Here's the actual shape of it. libssh, the library, is not OpenSSH. If you SSH into a box, you are almost certainly talking to OpenSSH's sshd, which does not use libssh and is not affected. libssh is a separate implementation that gets embedded in applications, and the bug is on the server side of that library. A client could send a SSH2_MSG_USERAUTH_SUCCESS message, the one the server is meant to send when it has decided you're in, and a vulnerable server would cheerfully accept it and consider you authenticated. You skip the part where you prove who you are by simply telling the server you've already done it.

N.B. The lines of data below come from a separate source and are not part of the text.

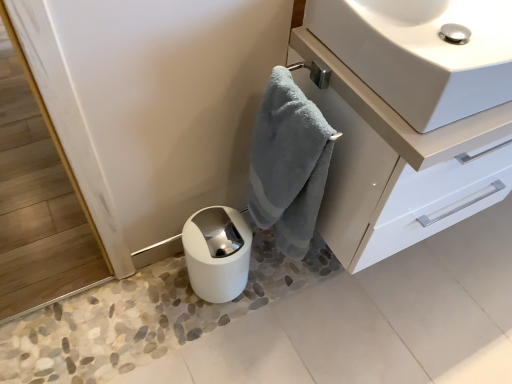 Question: Considering the positions of white glossy sink at upper right and soft blue towel at center in the image, is white glossy sink at upper right wider or thinner than soft blue towel at center?

Choices:
 (A) wide
 (B) thin

Answer: (A)

Question: Is white glossy sink at upper right spatially inside soft blue towel at center, or outside of it?

Choices:
 (A) outside
 (B) inside

Answer: (A)

Question: Which of these objects is positioned closest to the white glossy paper towel at lower center?

Choices:
 (A) soft blue towel at center
 (B) glossy white cabinet at upper right
 (C) white glossy sink at upper right

Answer: (A)

Question: Which of these objects is positioned farthest from the white glossy paper towel at lower center?

Choices:
 (A) soft blue towel at center
 (B) white glossy sink at upper right
 (C) glossy white cabinet at upper right

Answer: (B) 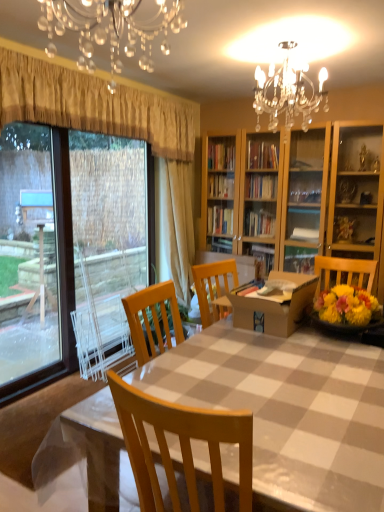 Question: Which direction should I rotate to look at beige fabric curtain at center, the 1th curtain when ordered from back to front, — up or down?

Choices:
 (A) down
 (B) up

Answer: (B)

Question: From a real-world perspective, is gold textured curtain at upper left, positioned as the 2th curtain in back-to-front order, positioned under checkered plastic table at center based on gravity?

Choices:
 (A) no
 (B) yes

Answer: (A)

Question: Is checkered plastic table at center located within gold textured curtain at upper left, positioned as the 2th curtain in back-to-front order?

Choices:
 (A) yes
 (B) no

Answer: (B)

Question: Is gold textured curtain at upper left, positioned as the 2th curtain in back-to-front order, at the left side of checkered plastic table at center?

Choices:
 (A) no
 (B) yes

Answer: (B)

Question: Considering the relative sizes of gold textured curtain at upper left, positioned as the 2th curtain in back-to-front order, and checkered plastic table at center in the image provided, is gold textured curtain at upper left, positioned as the 2th curtain in back-to-front order, taller than checkered plastic table at center?

Choices:
 (A) no
 (B) yes

Answer: (A)

Question: Is gold textured curtain at upper left, positioned as the 2th curtain in back-to-front order, not inside checkered plastic table at center?

Choices:
 (A) no
 (B) yes

Answer: (B)

Question: Can you confirm if gold textured curtain at upper left, positioned as the 2th curtain in back-to-front order, is positioned to the right of checkered plastic table at center?

Choices:
 (A) yes
 (B) no

Answer: (B)

Question: Can cardboard box at center be found inside checkered plastic table at center?

Choices:
 (A) no
 (B) yes

Answer: (A)

Question: Is the position of checkered plastic table at center less distant than that of cardboard box at center?

Choices:
 (A) no
 (B) yes

Answer: (B)

Question: Can you confirm if checkered plastic table at center is wider than cardboard box at center?

Choices:
 (A) no
 (B) yes

Answer: (B)

Question: Is checkered plastic table at center turned away from cardboard box at center?

Choices:
 (A) no
 (B) yes

Answer: (A)

Question: Is checkered plastic table at center next to cardboard box at center?

Choices:
 (A) no
 (B) yes

Answer: (A)

Question: Is checkered plastic table at center smaller than cardboard box at center?

Choices:
 (A) yes
 (B) no

Answer: (B)

Question: Is crystal glass chandelier at upper center closer to camera compared to checkered plastic table at center?

Choices:
 (A) yes
 (B) no

Answer: (A) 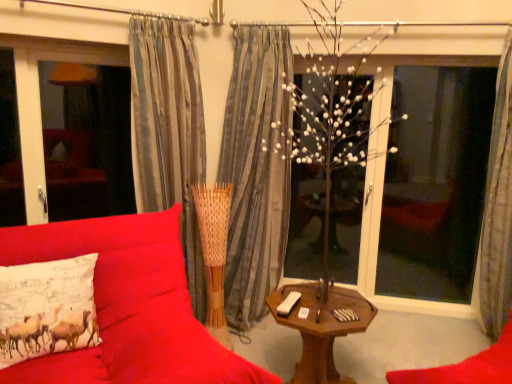 Question: Considering the relative positions of white printed pillow at left and matte glass window screen at left, placed as the 2th window screen when sorted from right to left, in the image provided, is white printed pillow at left to the left or to the right of matte glass window screen at left, placed as the 2th window screen when sorted from right to left,?

Choices:
 (A) right
 (B) left

Answer: (A)

Question: Is white printed pillow at left bigger or smaller than matte glass window screen at left, the first window screen in the left-to-right sequence?

Choices:
 (A) small
 (B) big

Answer: (A)

Question: Based on their relative distances, which object is farther from the gray striped curtain at right, arranged as the first curtain when viewed from the right?

Choices:
 (A) striped fabric curtain at center, the 2th curtain positioned from the right
 (B) wooden table at center
 (C) transparent glass window at right, which ranks as the 2th window screen in left-to-right order
 (D) white printed pillow at left
 (E) matte glass window screen at left, placed as the 2th window screen when sorted from right to left

Answer: (E)

Question: Considering the real-world distances, which object is closest to the wooden table at center?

So the question I went and answered, before reading another word of commentary, was: what do I run that actually links libssh as a server? The honest answer was "almost nothing." Some Git hosting front-ends use it. KDE's network transparency layer uses it. A scattering of bespoke things. It's a real and serious bug for the people exposing libssh-based servers, and they should absolutely patch to 0.7.6 or 0.8.4 yesterday. But the mental image of every SSH session on earth suddenly being wide open is just wrong, and that wrongness is load-bearing in a lot of the panic.
What I keep coming back to is how mundane the underlying mistake is. The server's state machine trusted a message it should never have been willing to receive in that state. It's the same class of error as a web app that checks if (user.isAdmin) on a value the client sent. The grand-sounding word "authentication bypass" describes something that, at the code level, is a missing check on whose turn it is to speak.
The practical takeaway for me wasn't "panic about SSH." It was to spend twenty minutes actually enumerating where libssh lives in my stack, find that it was almost nowhere, patch the one thing that mattered, and move on. That's the unglamorous middle path between ignoring a CVE and rebuilding your entire estate over a headline. Most weeks, the right amount of fear is "enough to go and look, not enough to do something stupid." This was one of those weeks.